→ What is expected: Using only the entries below, copy exactly the lines that begin at the one with "trends and academic" and end at the one with "you'll then enjoy for lunch.", both included. Drop the pictures.

→ Source information:
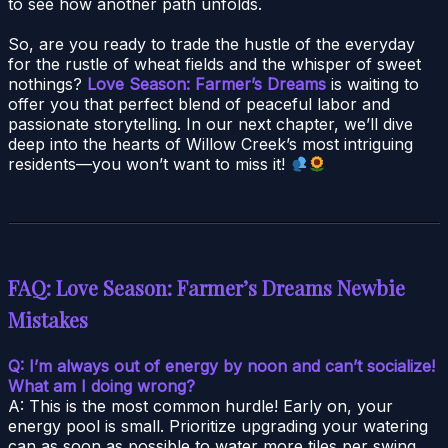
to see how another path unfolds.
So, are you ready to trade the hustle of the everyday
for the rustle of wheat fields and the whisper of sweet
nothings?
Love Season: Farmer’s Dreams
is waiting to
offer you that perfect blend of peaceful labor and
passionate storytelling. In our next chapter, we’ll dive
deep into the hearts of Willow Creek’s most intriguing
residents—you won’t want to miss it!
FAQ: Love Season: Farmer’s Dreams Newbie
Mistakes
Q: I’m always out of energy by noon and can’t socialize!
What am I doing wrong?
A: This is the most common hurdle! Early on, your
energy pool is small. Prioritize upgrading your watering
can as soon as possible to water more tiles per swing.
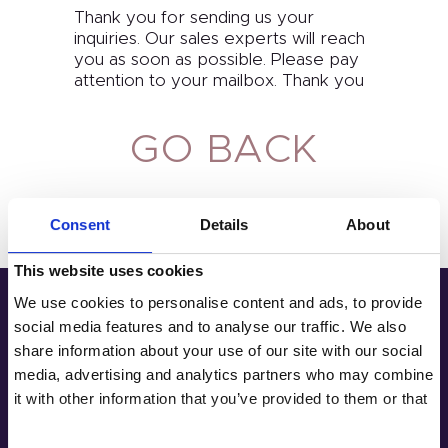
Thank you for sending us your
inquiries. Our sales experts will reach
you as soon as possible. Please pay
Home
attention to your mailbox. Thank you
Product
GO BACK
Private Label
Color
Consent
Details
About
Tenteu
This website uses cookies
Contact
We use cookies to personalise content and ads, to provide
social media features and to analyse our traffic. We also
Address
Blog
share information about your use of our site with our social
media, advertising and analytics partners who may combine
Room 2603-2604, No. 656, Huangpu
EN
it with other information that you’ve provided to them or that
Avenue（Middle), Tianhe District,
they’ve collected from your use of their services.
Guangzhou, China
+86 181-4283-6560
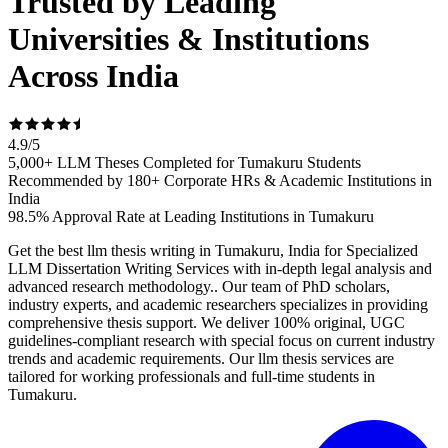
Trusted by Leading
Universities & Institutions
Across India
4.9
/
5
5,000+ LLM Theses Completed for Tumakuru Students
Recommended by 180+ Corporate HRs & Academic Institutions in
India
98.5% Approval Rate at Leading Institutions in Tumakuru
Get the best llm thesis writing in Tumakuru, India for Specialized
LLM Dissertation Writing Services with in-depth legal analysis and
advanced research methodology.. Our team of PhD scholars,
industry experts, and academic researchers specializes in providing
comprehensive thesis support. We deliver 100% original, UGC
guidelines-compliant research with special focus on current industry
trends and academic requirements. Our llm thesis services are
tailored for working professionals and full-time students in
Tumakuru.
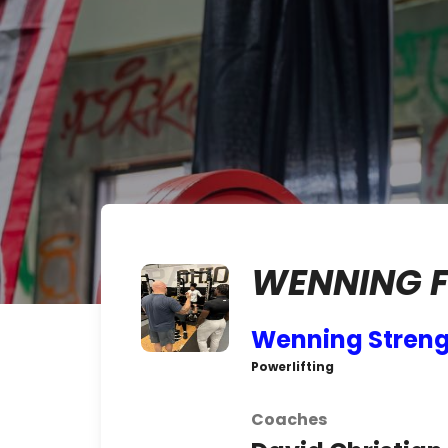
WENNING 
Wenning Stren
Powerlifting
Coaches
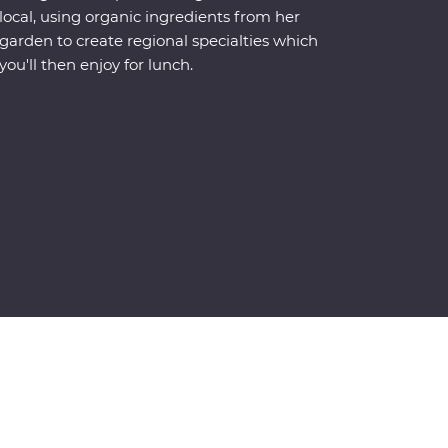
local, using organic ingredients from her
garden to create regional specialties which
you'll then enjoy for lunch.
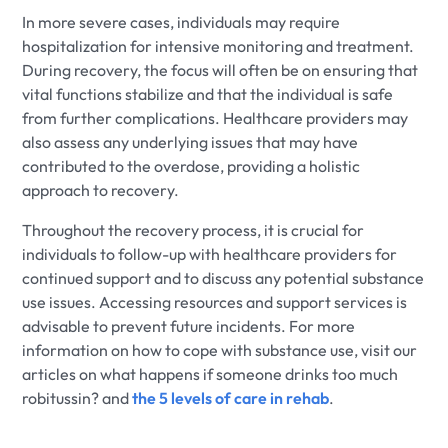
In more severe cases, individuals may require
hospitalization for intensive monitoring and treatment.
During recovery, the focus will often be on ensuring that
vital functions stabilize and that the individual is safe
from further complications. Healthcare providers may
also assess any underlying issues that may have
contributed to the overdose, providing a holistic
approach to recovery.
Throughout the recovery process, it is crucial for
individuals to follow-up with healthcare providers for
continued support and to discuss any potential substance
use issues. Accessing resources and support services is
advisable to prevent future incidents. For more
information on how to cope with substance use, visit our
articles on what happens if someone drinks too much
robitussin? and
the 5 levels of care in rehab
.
--
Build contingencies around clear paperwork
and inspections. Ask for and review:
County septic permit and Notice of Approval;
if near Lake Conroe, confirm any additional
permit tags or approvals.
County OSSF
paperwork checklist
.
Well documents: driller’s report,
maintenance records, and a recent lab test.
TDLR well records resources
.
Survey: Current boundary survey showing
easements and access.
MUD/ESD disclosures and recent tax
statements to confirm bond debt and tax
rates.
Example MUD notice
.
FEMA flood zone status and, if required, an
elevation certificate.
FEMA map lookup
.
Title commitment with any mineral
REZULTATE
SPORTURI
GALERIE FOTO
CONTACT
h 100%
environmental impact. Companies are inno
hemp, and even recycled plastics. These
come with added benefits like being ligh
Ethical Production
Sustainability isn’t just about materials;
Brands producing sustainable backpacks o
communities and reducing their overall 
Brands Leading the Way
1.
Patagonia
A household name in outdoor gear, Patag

→ Reply:
trends and academic requirements. Our llm thesis services are
tailored for working professionals and full-time students in
Tumakuru.
WENNING 
Wenning Stren
Powerlifting
Coaches
local, using organic ingredients from her
garden to create regional specialties which
you'll then enjoy for lunch.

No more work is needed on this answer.